[Lustre-discuss] hacking max_sectors

Wed Aug 26 03:11:12 PDT 2009

On Aug 26, 2009  00:46 -0400, Robin Humble wrote:
> I've had another go at fixing the problem I was seeing a few months ago:
>   http://lists.lustre.org/pipermail/lustre-discuss/2009-April/010315.html
> and which we are seeing again now as we are setting up a new machine
> with 128k chunk software raid (md) RAID6 8+2 eg.
>   Lustre: test-OST000d: underlying device md5 should be tuned for larger I/O requests: max_sectors = 1024 could be up to max_hw_sectors=2560 
> 
> without this patch, and despite raising all disks to a ridiculously
> huge max_sectors_kb, all Lustre 1M rpc's are still fragmented into two
> 512k chunks before being sent to md :-/ likely md then aggregates them
> again 'cos performance isn't totaly dismal, which it would be if it was
> 100% read-modify-writes for each stripe write.

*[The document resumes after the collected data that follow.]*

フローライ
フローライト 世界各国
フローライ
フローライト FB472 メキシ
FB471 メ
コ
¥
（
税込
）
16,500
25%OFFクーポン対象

Yes, we've seen this same issue, but haven't been able to tweak the
/sys tunables correctly to get MD RAID to agree.  I wonder if the
problem is that the /sys/block/*/queue/max_* tunables are being set
too late in the MD startup, and it has picked up the 1024 sectors
value too early, and never updates it afterward?

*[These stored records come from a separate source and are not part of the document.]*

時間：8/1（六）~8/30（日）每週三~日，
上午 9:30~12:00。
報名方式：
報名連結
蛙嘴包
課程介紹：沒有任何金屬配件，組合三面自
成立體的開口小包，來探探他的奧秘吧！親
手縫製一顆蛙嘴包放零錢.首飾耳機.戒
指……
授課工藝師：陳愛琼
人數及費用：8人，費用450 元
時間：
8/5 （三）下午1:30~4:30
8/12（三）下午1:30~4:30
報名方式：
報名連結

> with the patch, 1M i/o's are being fed to md (according to brw_stats),
> and performance is a little better for RAID6 8+2 with 128k chunks, and
> a bit worse for RAID6 8+2 with 64k chunks (which are curiously now fed
> half 512k and half 1M i/o's by Lustre).

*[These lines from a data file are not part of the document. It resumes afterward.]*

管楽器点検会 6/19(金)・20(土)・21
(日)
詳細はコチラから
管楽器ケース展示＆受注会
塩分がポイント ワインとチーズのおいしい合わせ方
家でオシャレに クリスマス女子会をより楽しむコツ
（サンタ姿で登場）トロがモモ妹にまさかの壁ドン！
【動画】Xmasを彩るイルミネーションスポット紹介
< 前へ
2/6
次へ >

This was the other question I'd asked internally.  If the array is
formatted with 64kB chunks then 512k IOs shouldn't cause any read-modify-
write operations and (in theory) give the same performance as 1M IOs on
a 128kB chunksize array.  What is the relative performance of the
64kB and 128kB configurations?

> the one-liner is a core kernel change, so perhaps some Lustre/kernel
> block device/md people can look at it and see if it's acceptable for
> inclusion in standard Lustre OSS kernels, or whether it breaks
> assumptions in the core scsi layer somehow.
> 
> IMHO the best solution would be to apply the patch, and then have a
> /sys/block/md*/queue/ for md devices so that max_sectors_kb and
> max_hw_sectors_kb can be tuned without recompiling the kernel...
> is that possible?
> 
> the patch is against 2.6.18-128.1.14.el5-lustre1.8.1

> --- linux-2.6.18.x86_64.lustre/include/linux/blkdev.h	2009-08-18 17:40:51.000000000 +1000
> +++ linux-2.6.18.x86_64.lustre.hackBlock/include/linux/blkdev.h	2009-08-21 13:47:55.000000000 +1000
> @@ -778,7 +778,7 @@
>  #define MAX_PHYS_SEGMENTS 128
>  #define MAX_HW_SEGMENTS 128
>  #define SAFE_MAX_SECTORS 255
> -#define BLK_DEF_MAX_SECTORS 1024
> +#define BLK_DEF_MAX_SECTORS 2048
>  
>  #define MAX_SEGMENT_SIZE	65536

This patch definitely looks reasonable, and since we already patch
the server kernel it doesn't appear to be a huge problem to include
it.  Can you please create a bug and attach the patch there.

Cheers, Andreas
--
Andreas Dilger
Sr. Staff Engineer, Lustre Group
Sun Microsystems of Canada, Inc.